March 7, 2009

Restoring the American Economy...

This, for me, is the most-right, pithiest statement I've read about how to get the American economy on-course. [And note that I'm not saying "back on course." America has been off-course for a long, long time.] It's from an article in Truth is Contageous called "Kiss the Banks Goodbye," posted yesterday:
Restoring the American economy is not going to be a matter of simply jump-starting consumer spending, or even business investment. It’s going to take a long, hard, focused effort to move away from a parasitic consumer economy in which profits are largely made through speculation, and towards a real economy that actually makes things that people both here and around the world need.
The article was originally in Counterpunch.

4 comments:

Nagarjuna said...

Great quote. But what CAN this country produce at competitive prices and in enough abundance that its economy and people can thrive? Sounds like a riddle worthy of the Sphinx.

Tom said...

Thanks for your comment, my friend.

I don't know the answer to the Sphinx-worthy riddle, but America has a fortune 'out in the world' due to decades of huge trade deficits. This in addition to the budget deficits. We need to stop being wholly a consuming country that will run into brickwalls, and become, again, some sort of producer of goods. Probably, the rest of the world will be catching up fast to our standard of living -- or, rather, we sinking to the standard of living of the Second or Third World. (?)

Buddhist_philosopher said...

Great quote indeed - very thought-provoking....

I think we can produce a lot of things. Our higher ed system is, despite its problems, the envy of much of the world. England, where I've gone twice for degrees, is great too, but until recently too expensive for most.

So education is a great potential way for us to continue to thrive. Health care is another - our system is screwed up, yes, but our technology and expertise is amazing. Other countries already rely heavily on us for innovations here.
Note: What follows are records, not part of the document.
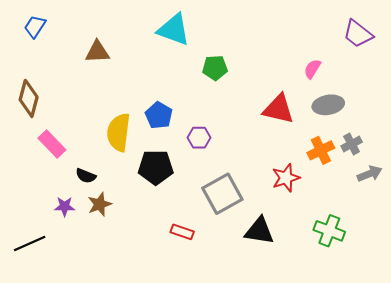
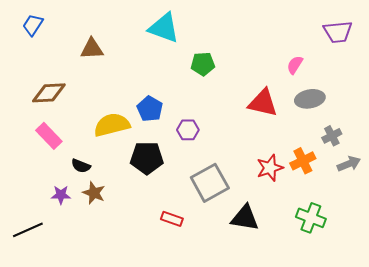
purple trapezoid: (358, 34) -> (338, 32), turned -44
brown diamond: (29, 98) -> (49, 93), moved, turned 72
yellow semicircle: (119, 132) -> (112, 125), turned 69
orange cross: (321, 150) -> (303, 161), moved
brown star: (100, 204) -> (94, 193), turned -30

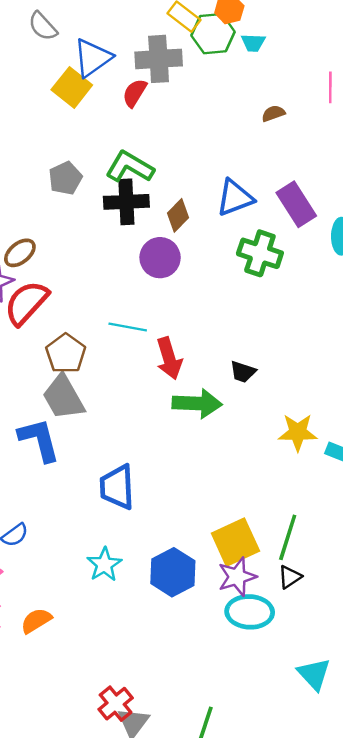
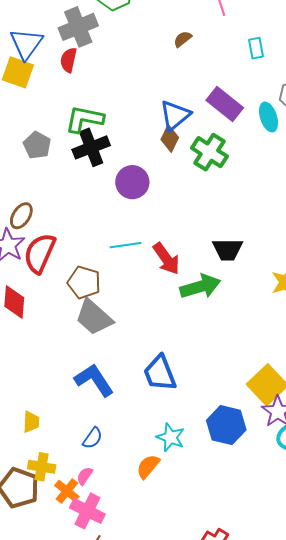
brown diamond: (178, 215) -> (170, 138), moved
green cross: (260, 253) -> (209, 152), turned 33
black trapezoid: (243, 372) -> (228, 250), size x1.4
blue L-shape: (39, 440) -> (94, 380), moved
orange semicircle: (36, 621) -> (148, 466), moved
A third area where I think we'll be leaders is in innovations and policies to stop global warming.

Yes, I think we'll all be cutting back on consumption significantly in decades to come, but hopefully more in a Zen monastery way than in a 3rd world country sort of way...

Tom said...

Yes. I shouldn't have suggested that America will become something other than a First World country. If we do lose a significant part of our affluence, we will do so in a way that is less depressing. This is, really, the good news. It is possible we could benefit from scraping the top off the cream of luxury around here.

I don't know, though, that our health care will aid our economy. We spend a fortune keeping dying people alive an extra three months. Health care, looked at strictly in economic terms, is mostly a drag on an economy.

And global warming technology, while that can be a boon to our productivity, won't add to our affluence I don't think. We will just be shielding ourselves from the sun, something we hadn't previously had to do. It is "work"; it will keep people alive -- but I think it signals the further entrenchment into less affluence.

Also, it is a big question whether other countries will feel obligated to use global-warming technologies. They haven't been the air dirtiers that America and now China are.